**Work instruction**
The records that follow must be repeated exactly, except for their pictures.
START Study material
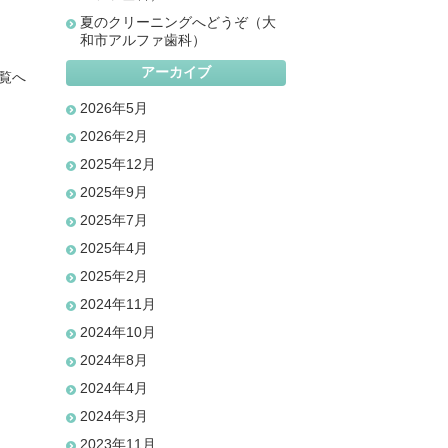
夏のクリーニングへどうぞ（大
和市アルファ歯科）
アーカイブ
覧へ
2026年5月
2026年2月
2025年12月
2025年9月
2025年7月
2025年4月
2025年2月
2024年11月
2024年10月
2024年8月
2024年4月
2024年3月
2023年11月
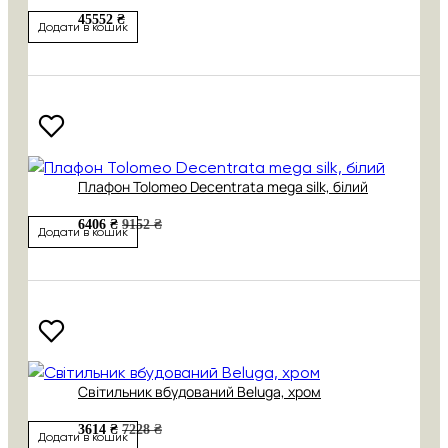
45552 ₴
Додати в кошик
Плафон Tolomeo Decentrata mega silk, білий
6406 ₴
9152 ₴
Додати в кошик
Світильник вбудований Beluga, хром
3614 ₴
7228 ₴
Додати в кошик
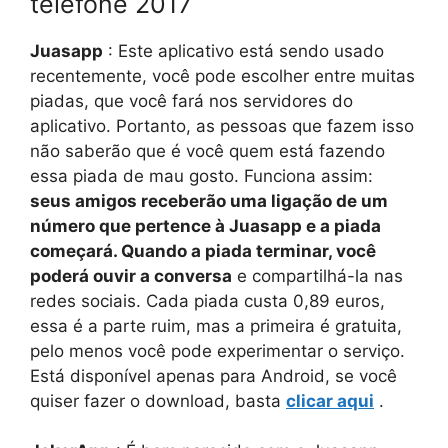
telefone 2017
Juasapp
: Este aplicativo está sendo usado
recentemente, você pode escolher entre muitas
piadas, que você fará nos servidores do
aplicativo. Portanto, as pessoas que fazem isso
não saberão que é você quem está fazendo
essa piada de mau gosto. Funciona assim:
seus amigos receberão uma ligação de um
número que pertence à Juasapp e a piada
começará. Quando a piada terminar, você
poderá ouvir a conversa
e compartilhá-la nas
redes sociais. Cada piada custa 0,89 euros,
essa é a parte ruim, mas a primeira é gratuita,
pelo menos você pode experimentar o serviço.
Está disponível apenas para Android, se você
quiser fazer o download, basta
clicar aqui
.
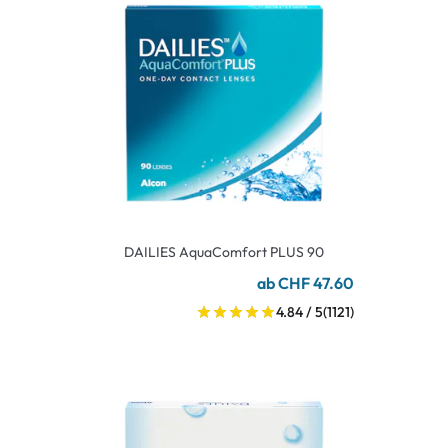
DAILIES AquaComfort PLUS 90
ab CHF 47.60
4.84 / 5
(1121)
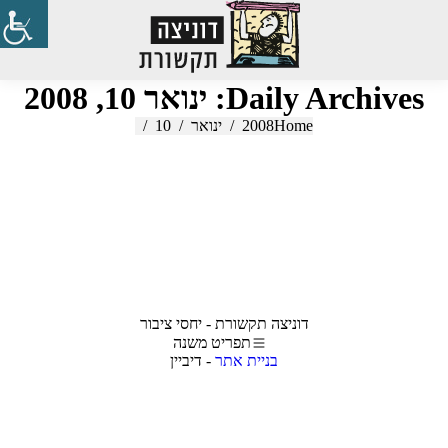
Search:
Daily Archives:
ינואר 10, 2008
Home
2008
You are here:
ינואר
10
דוניצה תקשורת - יחסי ציבור
תפריט משנה
בניית אתר
- דיביין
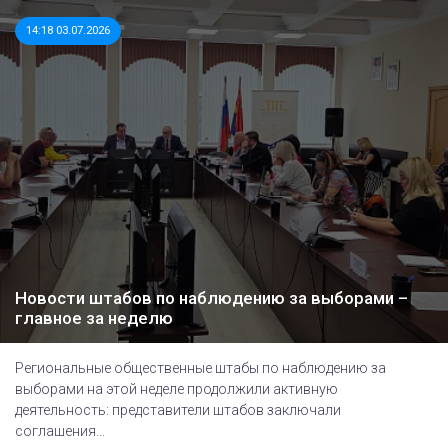
14:18 03.07.2026
Новости штабов по наблюдению за выборами –
главное за неделю
Региональные общественные штабы по наблюдению за
выборами на этой неделе продолжили активную
деятельность: представители штабов заключали
соглашения...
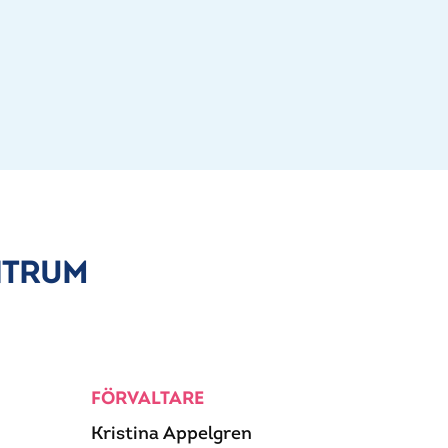
NTRUM
FÖRVALTARE
Kristina Appelgren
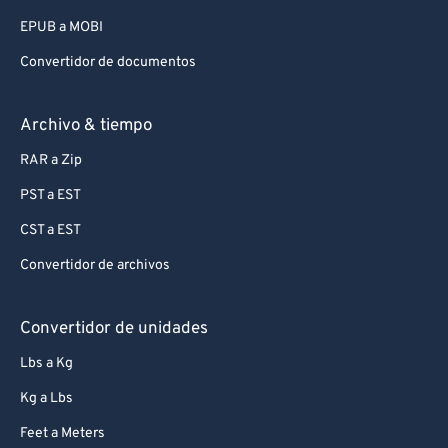
EPUB a MOBI
Convertidor de documentos
Archivo & tiempo
RAR a Zip
PST a EST
CST a EST
Convertidor de archivos
Convertidor de unidades
Lbs a Kg
Kg a Lbs
Feet a Meters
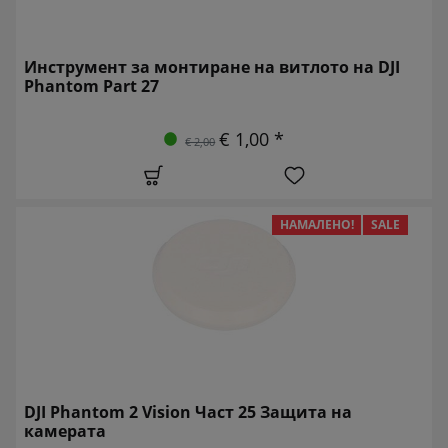
Инструмент за монтиране на витлото на DJI
Phantom Part 27
€ 1,00 *
€ 2,00
НАМАЛЕНО!
SALE
DJI Phantom 2 Vision Част 25 Защита на
камерата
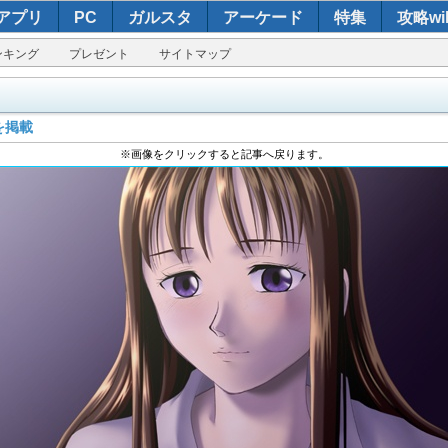
アプリ
PC
ガルスタ
アーケード
特集
攻略wik
ンキング
プレゼント
サイトマップ
を掲載
※画像をクリックすると記事へ戻ります。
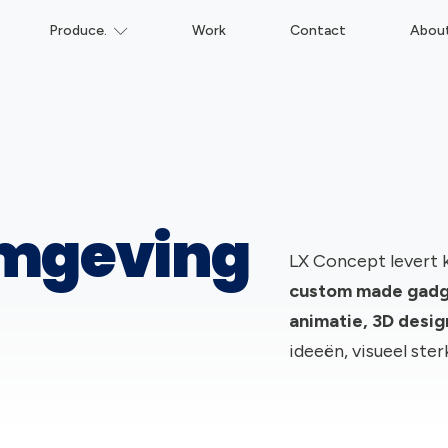
Produce.
Work
Contact
Abou
rmgeving
LX Concept levert 
c
ustom made gadge
animatie, 3D desi
ideeën, visueel ste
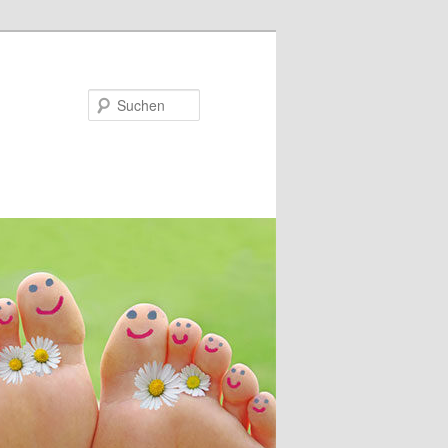
Suchen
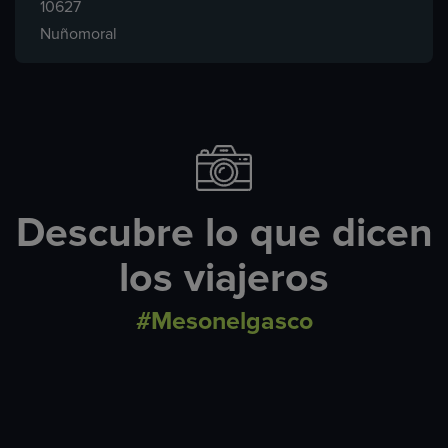
10627
Nuñomoral
Descubre lo que dicen
los viajeros
#Mesonelgasco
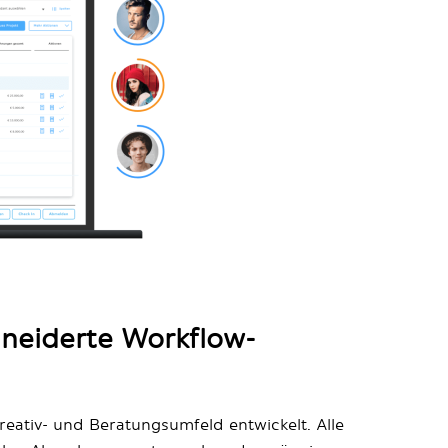
neiderte Workflow-
reativ- und Beratungsumfeld entwickelt. Alle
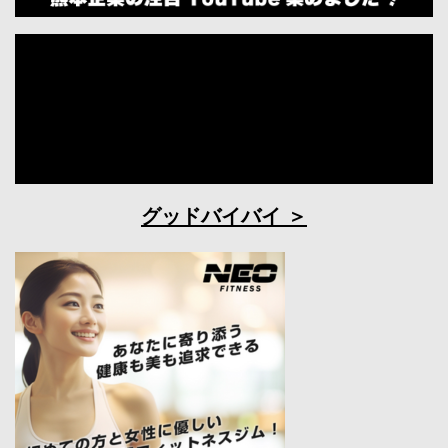
グッドバイバイ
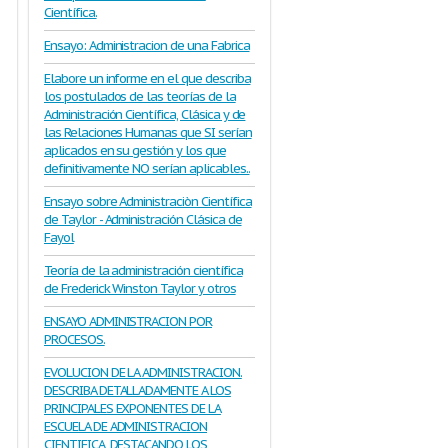
Científica.
Ensayo: Administracion de una Fabrica
Elabore un informe en el que describa
los postulados de las teorías de la
Administración Científica, Clásica y de
las Relaciones Humanas que SI serían
aplicados en su gestión y los que
definitivamente NO serían aplicables..
Ensayo sobre Administraciòn Científica
de Taylor - Administración Clásica de
Fayol
Teoría de la administración científica
de Frederick Winston Taylor y otros
ENSAYO ADMINISTRACION POR
PROCESOS.
EVOLUCION DE LA ADMINISTRACION.
DESCRIBA DETALLADAMENTE A LOS
PRINCIPALES EXPONENTES DE LA
ESCUELA DE ADMINISTRACION
CIENTIFICA, DESTACANDO LOS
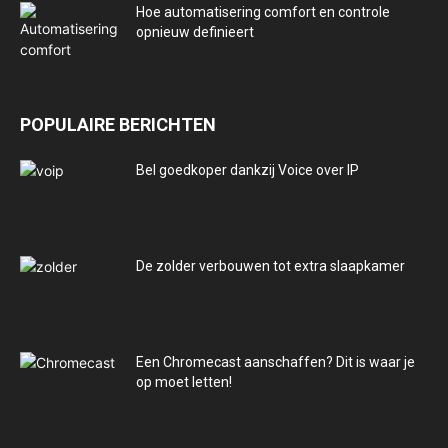
Hoe automatisering comfort en controle
opnieuw definieert
POPULAIRE BERICHTEN
Bel goedkoper dankzij Voice over IP
De zolder verbouwen tot extra slaapkamer
Een Chromecast aanschaffen? Dit is waar je
op moet letten!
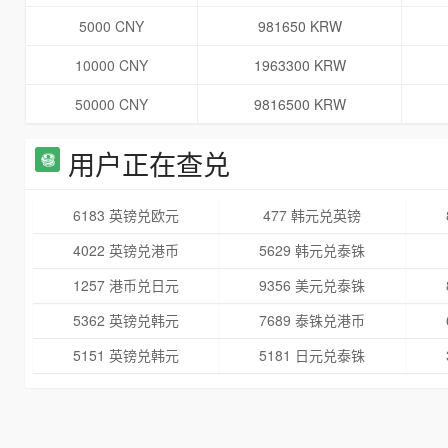
5000 CNY
981650 KRW
10000 CNY
1963300 KRW
50000 CNY
9816500 KRW
用户正在查兑
6183 英镑兑欧元
477 韩元兑英镑
4022 英镑兑港币
5629 韩元兑泰铢
1257 港币兑日元
9356 美元兑泰铢
5362 英镑兑韩元
7689 泰铢兑港币
5151 英镑兑韩元
5181 日元兑泰铢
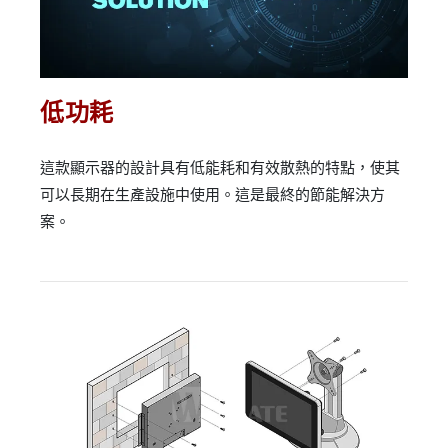
低功耗
這款顯示器的設計具有低能耗和有效散熱的特點，使其
可以長期在生產設施中使用。這是最終的節能解決方
案。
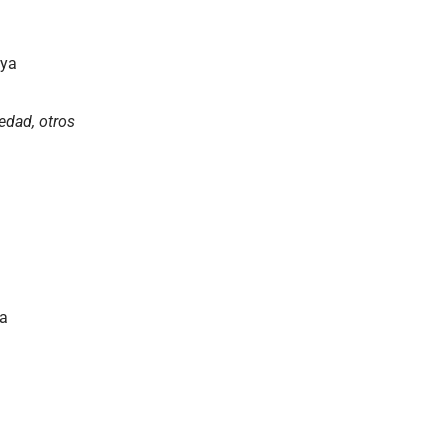
aya
edad, otros
na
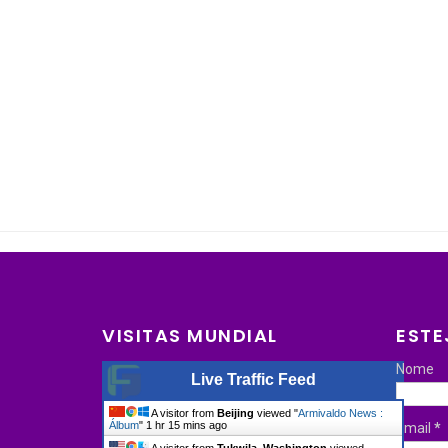
VISITAS MUNDIAL
ESTE
Nome
Live Traffic Feed
A visitor from
Beijing
viewed "
Armivaldo News :
Álbum
"
1 hr 15 mins ago
Email
*
A visitor from
Tukwila, Washington
viewed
END Study material
**Expected output**
夏のクリーニングへどうぞ（大
和市アルファ歯科）
アーカイブ
覧へ
2026年5月
2026年2月
2025年12月
2025年9月
2025年7月
2025年4月
2025年2月
2024年11月
2024年10月
2024年8月
2024年4月
2024年3月
2023年11月
45552 ₴
Додати в кошик
Плафон Tolomeo Decentrata mega silk, білий
6406 ₴
9152 ₴
Додати в кошик
Світильник вбудований Beluga, хром
3614 ₴
7228 ₴
Додати в кошик
telefone 2017
Juasapp
: Este aplicativo está sendo usado
recentemente, você pode escolher entre muitas
piadas, que você fará nos servidores do
aplicativo. Portanto, as pessoas que fazem isso
não saberão que é você quem está fazendo
essa piada de mau gosto. Funciona assim:
seus amigos receberão uma ligação de um
número que pertence à Juasapp e a piada
começará. Quando a piada terminar, você
poderá ouvir a conversa
e compartilhá-la nas
redes sociais. Cada piada custa 0,89 euros,
essa é a parte ruim, mas a primeira é gratuita,
pelo menos você pode experimentar o serviço.
Está disponível apenas para Android, se você
quiser fazer o download, basta
clicar aqui
.
DAILIES AquaComfort PLUS 90
ab CHF 47.60
4.84 / 5
(1121)
Search:
Daily Archives:
ינואר 10, 2008
Home
2008
You are here:
ינואר
10
דוניצה תקשורת - יחסי ציבור
תפריט משנה
בניית אתר
- דיביין
14:18 03.07.2026
Новости штабов по наблюдению за выборами –
главное за неделю
Региональные общественные штабы по наблюдению за
выборами на этой неделе продолжили активную
деятельность: представители штабов заключали
соглашения...
NTRUM
FÖRVALTARE
Kristina Appelgren
EPUB a MOBI
Convertidor de documentos
Archivo & tiempo
RAR a Zip
PST a EST
CST a EST
Convertidor de archivos
Convertidor de unidades
Lbs a Kg
Kg a Lbs
Feet a Meters
Инструмент за монтиране на витлото на DJI
Phantom Part 27
€ 1,00 *
€ 2,00
НАМАЛЕНО!
SALE
DJI Phantom 2 Vision Част 25 Защита на
камерата
アプリ
PC
ガルスタ
アーケード
特集
攻略wik
ンキング
プレゼント
サイトマップ
を掲載
※画像をクリックすると記事へ戻ります。
Produce.
Work
Contact
Abou
rmgeving
LX Concept levert 
c
ustom made gadge
animatie, 3D desi
ideeën, visueel ste
Suchen
10627
Nuñomoral
Descubre lo que dicen
los viajeros
#Mesonelgasco
neiderte Workflow-
reativ- und Beratungsumfeld entwickelt. Alle
グッドバイバイ
Científica.
Ensayo: Administracion de una Fabrica
Elabore un informe en el que describa
los postulados de las teorías de la
Administración Científica, Clásica y de
las Relaciones Humanas que SI serían
aplicados en su gestión y los que
definitivamente NO serían aplicables..
Ensayo sobre Administraciòn Científica
de Taylor - Administración Clásica de
Fayol
Teoría de la administración científica
de Frederick Winston Taylor y otros
ENSAYO ADMINISTRACION POR
PROCESOS.
EVOLUCION DE LA ADMINISTRACION.
DESCRIBA DETALLADAMENTE A LOS
PRINCIPALES EXPONENTES DE LA
ESCUELA DE ADMINISTRACION
CIENTIFICA, DESTACANDO LOS
Hoe automatisering comfort en controle
opnieuw definieert
POPULAIRE BERICHTEN
Bel goedkoper dankzij Voice over IP
De zolder verbouwen tot extra slaapkamer
Een Chromecast aanschaffen? Dit is waar je
op moet letten!
5000 CNY
981650 KRW
10000 CNY
1963300 KRW
50000 CNY
9816500 KRW
用户正在查兑
6183 英镑兑欧元
477 韩元兑英镑
4022 英镑兑港币
5629 韩元兑泰铢
1257 港币兑日元
9356 美元兑泰铢
5362 英镑兑韩元
7689 泰铢兑港币
5151 英镑兑韩元
5181 日元兑泰铢
低功耗
這款顯示器的設計具有低能耗和有效散熱的特點，使其
可以長期在生產設施中使用。這是最終的節能解決方
案。
aya
edad, otros
na
VISITAS MUNDIAL
ESTE
Nome
Live Traffic Feed
A visitor from
Beijing
viewed "
Armivaldo News :
Álbum
"
1 hr 15 mins ago
Email
*
A visitor from
Tukwila, Washington
viewed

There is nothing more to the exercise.